Yan Keshan, Miao Shengfa, Jin Xin, Mu Yongkang, Zheng Hongfeng, Tian Yuling, Wang Puming, Yu Qian, Hu Da
School of Software, Yunnan University, Kunming 650000, China.
Engineering Research Center of Cyberspace, Yunnan University, Kunming 650000, China.
Life (Basel). 2024 Oct 16;14(10):1313. doi: 10.3390/life14101313.
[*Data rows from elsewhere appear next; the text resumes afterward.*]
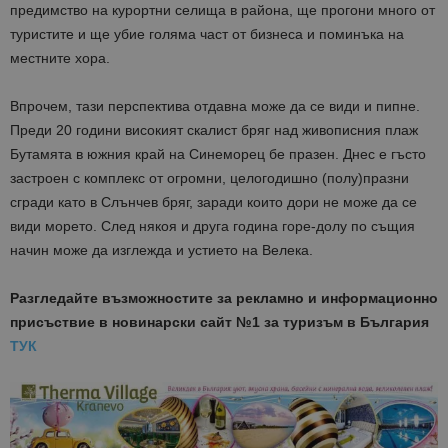
предимство на курортни селища в района, ще прогони много от
туристите и ще убие голяма част от бизнеса и поминъка на
местните хора.
Впрочем, тази перспектива отдавна може да се види и пипне.
Преди 20 години високият скалист бряг над живописния плаж
Бутамята в южния край на Синеморец бе празен. Днес е гъсто
застроен с комплекс от огромни, целогодишно (полу)празни
сгради като в Слънчев бряг, заради които дори не може да се
види морето. След някоя и друга година горе-долу по същия
начин може да изглежда и устието на Велека.
Разгледайте възможностите за рекламно и информационно
присъствие в новинарски сайт №1 за туризъм в България
ТУК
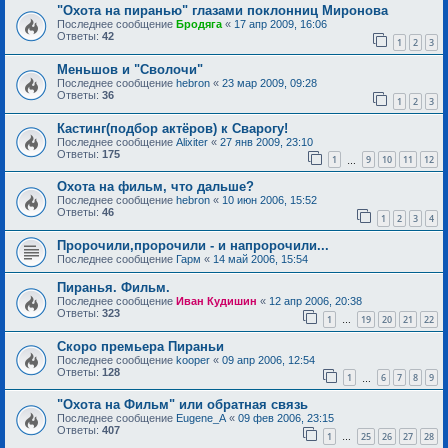
"Охота на пиранью" глазами поклонниц Миронова
Последнее сообщение
Бродяга
«
17 апр 2009, 16:06
Ответы:
42
1
2
3
Меньшов и "Сволочи"
Последнее сообщение
hebron
«
23 мар 2009, 09:28
Ответы:
36
1
2
3
Кастинг(подбор актёров) к Сварогу!
Последнее сообщение
Alixiter
«
27 янв 2009, 23:10
Ответы:
175
1
9
10
11
12
…
Охота на фильм, что дальше?
Последнее сообщение
hebron
«
10 июн 2006, 15:52
Ответы:
46
1
2
3
4
Пророчили,пророчили - и напророчили...
Последнее сообщение
Гарм
«
14 май 2006, 15:54
Пиранья. Фильм.
Последнее сообщение
Иван Кудишин
«
12 апр 2006, 20:38
Ответы:
323
1
19
20
21
22
…
Скоро премьера Пираньи
Последнее сообщение
kooper
«
09 апр 2006, 12:54
Ответы:
128
1
6
7
8
9
…
"Охота на Фильм" или обратная связь
Последнее сообщение
Eugene_A
«
09 фев 2006, 23:15
Ответы:
407
1
25
26
27
28
…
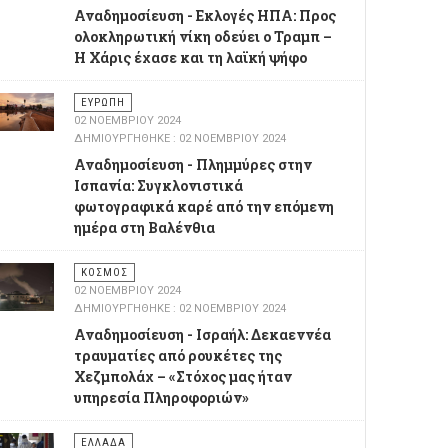
Αναδημοσίευση - Εκλογές ΗΠΑ: Προς
ολοκληρωτική νίκη οδεύει ο Τραμπ –
Η Χάρις έχασε και τη λαϊκή ψήφο
ΕΥΡΏΠΗ
02 ΝΟΕΜΒΡΊΟΥ 2024
ΔΗΜΙΟΥΡΓΉΘΗΚΕ : 02 ΝΟΕΜΒΡΊΟΥ 2024
Αναδημοσίευση - Πλημμύρες στην
Ισπανία: Συγκλονιστικά
φωτογραφικά καρέ από την επόμενη
ημέρα στη Βαλένθια
ΚΌΣΜΟΣ
02 ΝΟΕΜΒΡΊΟΥ 2024
ΔΗΜΙΟΥΡΓΉΘΗΚΕ : 02 ΝΟΕΜΒΡΊΟΥ 2024
Αναδημοσίευση - Ισραήλ: Δεκαεννέα
τραυματίες από ρουκέτες της
Χεζμπολάχ – «Στόχος μας ήταν
υπηρεσία Πληροφοριών»
ΕΛΛΆΔΑ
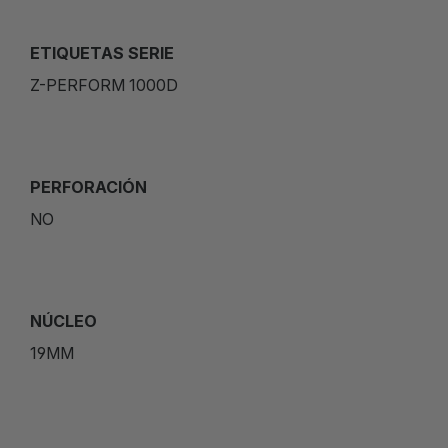
ETIQUETAS SERIE
Z-PERFORM 1000D
PERFORACIÓN
NO
NÚCLEO
19MM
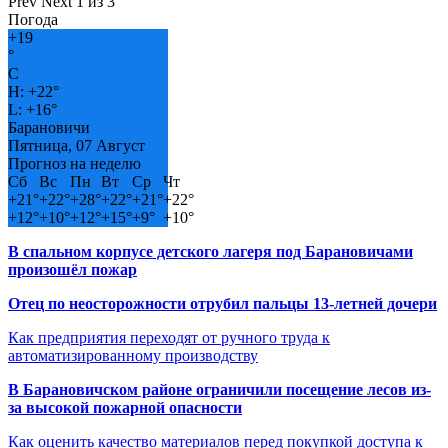
Prev
Next
1 из 3
Погода
+
19
°
C
H:
+
22°
L:
+
16°
Барановичи
Пятница, 07 Август
Прогноз на неделю
Сб
Вс
Пн
Вт
Ср
Чт
+
21°
+
22°
+
28°
+
22°
+
21°
+
22°
+
12°
+
10°
+
12°
+
15°
+
9°
+
10°
В спальном корпусе детского лагеря под Барановичами
произошёл пожар
Отец по неосторожности отрубил пальцы 13-летней дочери
Как предприятия переходят от ручного труда к
автоматизированному производству
В Барановичском районе ограничили посещение лесов из-
за высокой пожарной опасности
Как оценить качество материалов перед покупкой доступа к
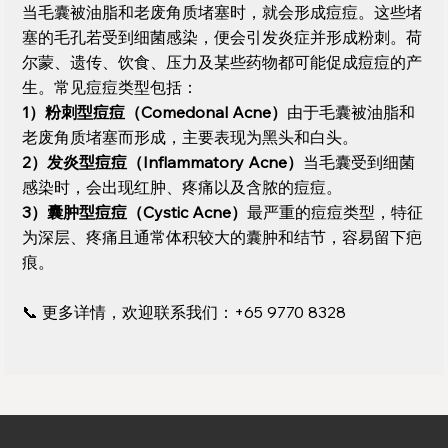
当毛囊被油脂和老废角质堵塞时，就会形成痘痘。这些堵
塞的毛孔若受到细菌感染，便会引发炎症并形成粉刺。荷
尔蒙、遗传、饮食、压力及某些药物都可能促成痘痘的产
生。常见痘痘类型包括：
1）粉刺型痘痘（Comedonal Acne）
由于毛囊被油脂和
老废角质堵塞而形成，主要表现为黑头和白头。
2）发炎型痘痘（Inflammatory Acne）
当毛囊受到细菌
感染时，会出现红肿、疼痛以及含脓的痘痘。
3）囊肿型痘痘（Cystic Acne）
最严重的痘痘类型，特征
为深层、疼痛且通常体积较大的囊肿和结节，容易留下疤
痕。
📞 更多详情，欢迎联系我们：
+65 9770 8328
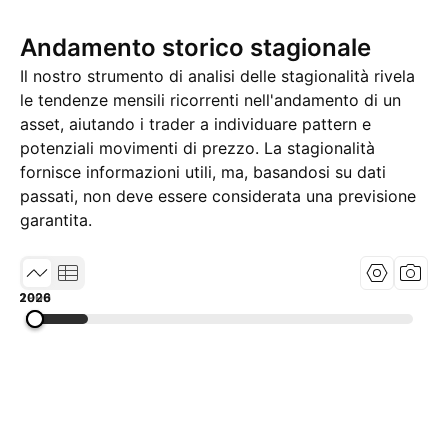
Andamento storico stagionale
Il nostro strumento di analisi delle stagionalità rivela
le tendenze mensili ricorrenti nell'andamento di un
asset, aiutando i trader a individuare pattern e
potenziali movimenti di prezzo. La stagionalità
fornisce informazioni utili, ma, basandosi su dati
passati, non deve essere considerata una previsione
garantita.
1990
2008
2026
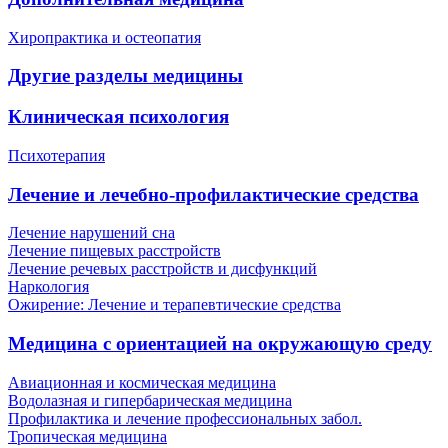
Хиропрактика и остеопатия
Другие разделы медицины
Клиническая психология
Психотерапия
Лечение и лечебно-профилактические средства
Лечение нарушений сна
Лечение пищевых расстройств
Лечение речевых расстройств и дисфункций
Наркология
Ожирение: Лечение и терапевтические средства
Медицина с ориентацией на окружающую среду
Авиационная и космическая медицина
Водолазная и гипербарическая медицина
Профилактика и лечение профессиональных забол.
Тропическая медицина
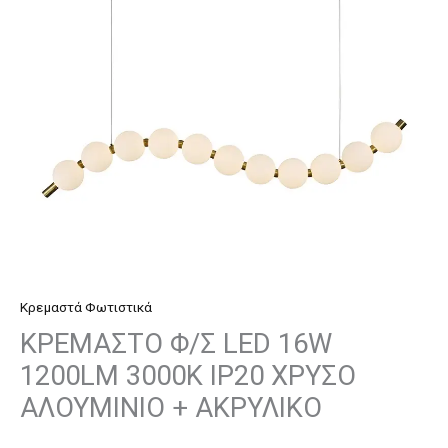
1200LM
3000K
IP20
ΧΡΥΣΟ
ΑΛΟΥΜΙΝΙΟ
+
ΑΚΡΥΛΙΚΟ
ποσότητα
Κρεμαστά Φωτιστικά
ΚΡΕΜΑΣΤΟ Φ/Σ LED 16W
1200LM 3000K IP20 ΧΡΥΣΟ
ΑΛΟΥΜΙΝΙΟ + ΑΚΡΥΛΙΚΟ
The automatic video recognition of depression is becoming increasingly important in clinical applications. However, traditional depression recognition models still face challenges in practical applications, such as high computational costs, the poor application effectiveness of facial movement features, and spatial feature degradation due to model stitching. To overcome these challenges, this work proposes a lightweight Time-Context Enhanced Depression Detection Network (TCEDN). We first use attention-weighted blocks to aggregate and enhance video frame-level features, easing the model's computational workload. Next, by integrating the temporal and spatial changes of video raw features and facial movement features in a self-learning weight manner, we enhance the precision of depression detection. Finally, a fusion network of 3-Dimensional Convolutional Neural Network (3D-CNN) and Convolutional Long Short-Term Memory Network (ConvLSTM) is constructed to minimize spatial feature loss by avoiding feature flattening and to achieve depression score prediction. Tests on the AVEC2013 and AVEC2014 datasets reveal that our approach yields results on par with state-of-the-art techniques for detecting depression using video analysis. Additionally, our method has significantly lower computational complexity than mainstream methods.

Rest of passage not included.